Perché molti sentieri nei boschi svizzeri sono asfaltati. Probabilmente sarebbe
comodo per chi, come me, gira in bicicletta, se non fosse per il fatto che un
cartello “bike verboten” sbarra la strada. Gli svizzeri nutrono una vera
passione per i cartelli “verboten”. Verboteggiano su tutto e, dove il cartello
manca, c’è comunque un elenco di regole e comportamenti da tenere. C’è un
pensiero che mi infastidisce parecchio, mentre mi sento un po’stracciona e
fuori posto, slalomando tra i loro cartelli “verboten”: è il pensiero che mi fa
guardare con un po’di sospetto le loro banche blindatissime e che riguarda la
provenienza di tanto loro agio… In ogni modo, i cartelli in Svizzera sono
ovunque: cartelli con i nomi delle strade, con i nomi dei sentieri, con il
numero civico del fienile. Purchè ogni bivio abbia il suo cartello, si
accontentano di piantare due frecce in direzioni divergenti, senza alcuna
indicazione sopra. Giuro: l’ho visto! In questi cartelli raramente ho notato
qualche suggerimento sul tempo di percorrenza. Probabilmente perché uno
svizzero non reggerebbe l’idea di inserire un’indicazione approssimativa e
nessun buon cittadino oserebbe percorrere un sentiero impiegando un minuto di più
o un minuto di meno rispetto alla cifra scritta sopra il cartello indicatore.
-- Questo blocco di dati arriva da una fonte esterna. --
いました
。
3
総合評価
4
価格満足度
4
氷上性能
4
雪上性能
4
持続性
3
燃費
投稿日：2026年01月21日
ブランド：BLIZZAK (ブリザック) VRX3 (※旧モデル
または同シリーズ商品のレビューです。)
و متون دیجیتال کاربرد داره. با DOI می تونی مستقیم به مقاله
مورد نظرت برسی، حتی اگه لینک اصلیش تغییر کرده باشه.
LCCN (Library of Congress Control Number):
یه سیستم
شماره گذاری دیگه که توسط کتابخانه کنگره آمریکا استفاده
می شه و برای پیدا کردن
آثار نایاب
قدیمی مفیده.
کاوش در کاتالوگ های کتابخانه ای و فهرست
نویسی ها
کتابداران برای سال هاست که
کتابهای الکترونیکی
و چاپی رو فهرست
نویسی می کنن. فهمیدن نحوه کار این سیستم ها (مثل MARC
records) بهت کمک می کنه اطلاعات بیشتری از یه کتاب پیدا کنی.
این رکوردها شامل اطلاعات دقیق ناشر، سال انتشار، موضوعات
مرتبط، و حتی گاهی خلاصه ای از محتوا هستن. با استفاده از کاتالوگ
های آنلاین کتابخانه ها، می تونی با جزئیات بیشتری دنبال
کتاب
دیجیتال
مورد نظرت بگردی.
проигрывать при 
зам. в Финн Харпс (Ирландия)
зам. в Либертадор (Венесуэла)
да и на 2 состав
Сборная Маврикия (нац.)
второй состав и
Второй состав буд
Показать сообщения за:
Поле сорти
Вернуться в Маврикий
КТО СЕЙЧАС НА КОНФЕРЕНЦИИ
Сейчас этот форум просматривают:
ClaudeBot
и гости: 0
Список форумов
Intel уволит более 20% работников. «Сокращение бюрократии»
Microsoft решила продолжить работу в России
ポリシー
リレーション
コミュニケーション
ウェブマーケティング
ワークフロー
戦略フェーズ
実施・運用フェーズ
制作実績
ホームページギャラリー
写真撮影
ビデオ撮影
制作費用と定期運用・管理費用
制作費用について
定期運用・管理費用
L’assenza dei tempi di percorrenza non è una mancanza da poco, a meno di non
essere dotati di costosissime cartine svizzere, pagate con costosissimi franchi
svizzeri, dalle quali, attraverso qualche calcolo sulle curve di livello e
poche facili equazioni, si può dedurre l’incognita “tempo”.
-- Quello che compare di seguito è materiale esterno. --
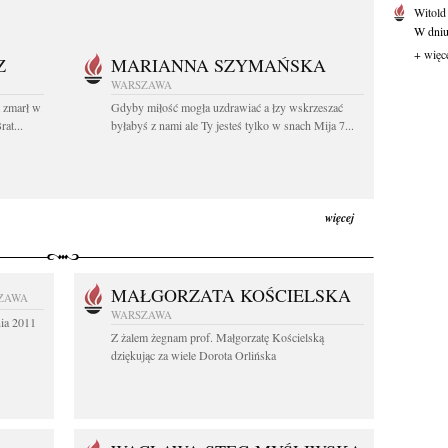
Witold
W dniu 
+ więc
Z
MARIANNA SZYMAŃSKA
WARSZAWA
t zmarł w
Gdyby miłość mogła uzdrawiać a łzy wskrzeszać
at...
byłabyś z nami ale Ty jesteś tylko w snach Mija 7...
więcej
MAŁGORZATA KOŚCIELSKA
ZAWA
WARSZAWA
nia 2011
Z żalem żegnam prof. Małgorzatę Kościelską
dziękując za wiele Dorota Orlińska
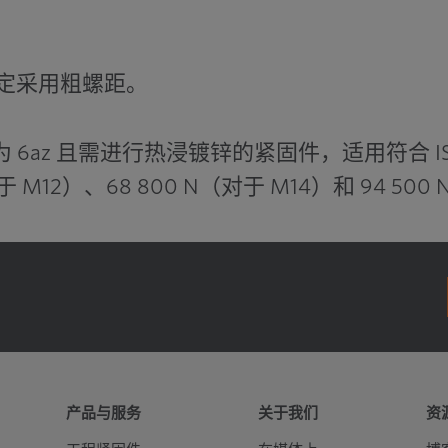
35300
48700
44000
59700
69100
9100
43200
59500
53800
73000
84500
1150
定采用粗螺距。
55100
76000
68600
93100
108000
1470
为 6az 且需进行热浸镀锌的紧固件，适用符合 ISO 
68200
93900
84800
115000
133000
1820
M12）、68 800 N（对于 M14）和 94 500
79400
109000
98800
134000
155000
2120
103000
142000
128000
174000
202000
2750
126000
174000
157000
213000
247000
3370
156000
215000
194000
264000
305000
4160
184000
253000
229000
310000
359000
490
产品与服务
关于我们
资
220000
303000
273000
371000
429000
5860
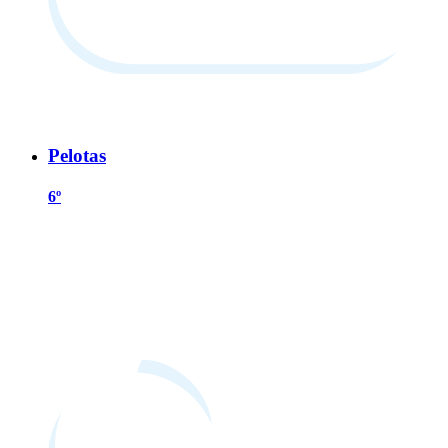
Pelotas
6º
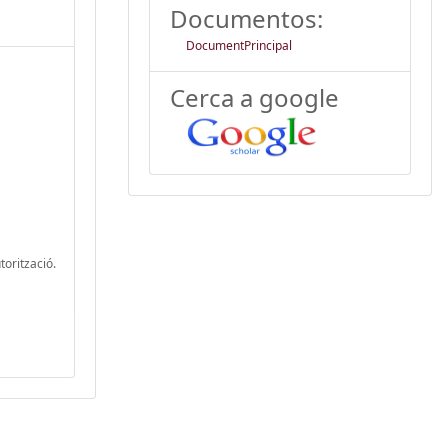
Documentos:
DocumentPrincipal
Cerca a google
torització.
Un’altra cosa che non ho visto spesso in giro sono le
fontane. Non è la siccità il problema: nessun laghetto svizzero o torrente
svizzero oserebbe ridurre i suoi confini prestabiliti e segnati premurosamente
sulle cartine, per un motivo banale come la siccità. Credo che il motivo sia da
ricercare nei… “ristori” (quello che da noi si chiama “rifugio” è fatto
diverso!). A 3mila metri di quota, quando la gola è completamente rinsecchita
per sete, fame e fatica, appare come un miraggio un grand hotel con terrazza
panoramica, tavoli da bar protetti da enormi vetrate frangivento, una stazione
ferroviaria del trenino a cremagliera, un tizio che suona il corno e signorine
in costume che girano tra i tavoli con un panciuto e tintinnante borsello in
cuoio appeso in cintura. Pensando ad un miraggio dei più fantasiosi, si
impegnano le ultime energie per correre in bagno pensando di prosciugare le
sorgenti. Se la porta del bagno non è a gettone, riusciamo ad entrare e per
associazione di idee pensiamo al bagno di casa nostra, ripromettendoci di
tenerlo un po’più in ordine e pulito; poi però, quando sentiamo il profumo
insistente che proviene da folti ciuffi di lavanda appena colta ci arrendiamo,
pensando che tanto non saremo mai all’altezza di un bagno svizzero e cerchiamo
finalmente il refrigerio del primo rubinetto libero. Ovviamente il cartello che
comincia con “Verboten” e che esprime in tutte le lingue (tranne l’italiano) il
concetto che quella non è acqua potabile ci infastidisce un po’, mentre si
cerca disperatamente la cellula fotoelettrica che fa scendere l’acqua in
automatico. Ci si arrende e si passa ai tavolini del bar, in cerca di qualcosa
da bere e da mangiare, contando gli spiccioli che sono sempre in numero troppo
esiguo rispetto a quanto le papille gustative sono già predisposte a sognare.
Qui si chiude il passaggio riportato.